I am trying to analyse whether three groups (samples sizes 27, 26 and 23) differ in their responses to 20 questionnaire items, each measured using a 5-point likert scale. The items are all investigating different things, so it is not appropriate/of interest to condense them into likert scales for broader constructs.

I am well aware of the controversy surrounding the use of ANOVA for likert data. However, I have been advised that this could be justified, and I know of papers that suggest ANOVA is relatively robust in most situations. However, my data is also non-normal and contains multiple extreme outliers. As these outliers represent real likert responses, I believe that they have value and should not be excluded. Overall, I feel like there are a lot of arguments against using one-way ANOVAs to analyse the data at this point.
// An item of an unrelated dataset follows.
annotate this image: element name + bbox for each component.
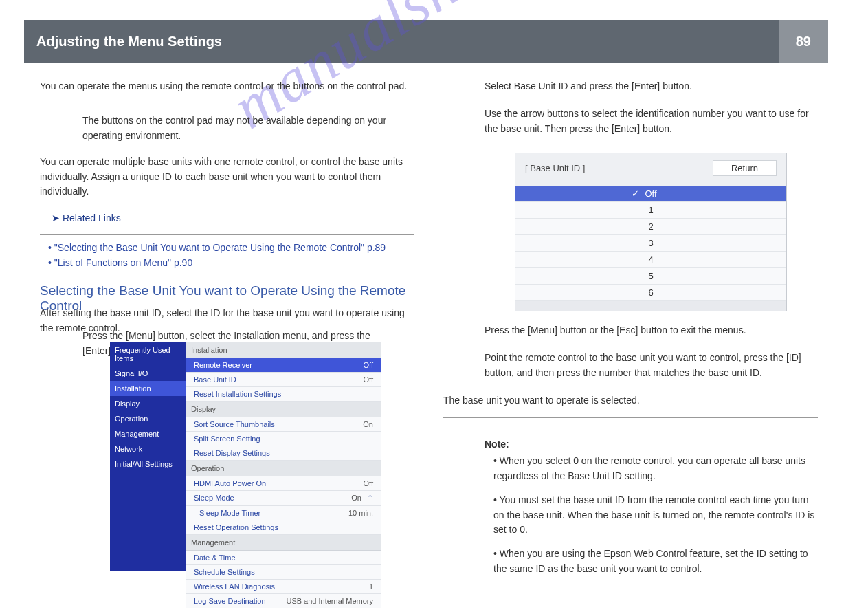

I have therefore also endeavoured to analyse the data using the Kruskal-Wallis test, which at first seemed to be more appropriate. However, the data violated the assumption that distributions across groups should be similar and consequently analysis can only tell me about the distributions of likert responses, rather than median responses which would make more interpretable sense (I think?). Following a guide to conducting and reporting the analysis, I arrived at findings like this:

*'Likert ratings increased from Group 1 (mean rank = 33.78), to Group 2 (mean rank = 38.41), to Group 3 (mean rank = 42.77), but the differences were not statistically significant, χ2(2) = 2.218, p = .330.'*

Talking about 'mean rank' seems to be irrelevant to my discussion of whether, and in what ways, groups differed in their likert responses.

My supervisor is suggesting that I stick to one-way ANOVA, but I do not see how the results of this can be justified for this data. At the same time, Kruskel-Wallis does not seem suitable for my questions of interest.

I would greatly appreciate any advise on how I can best analyse my data at this point!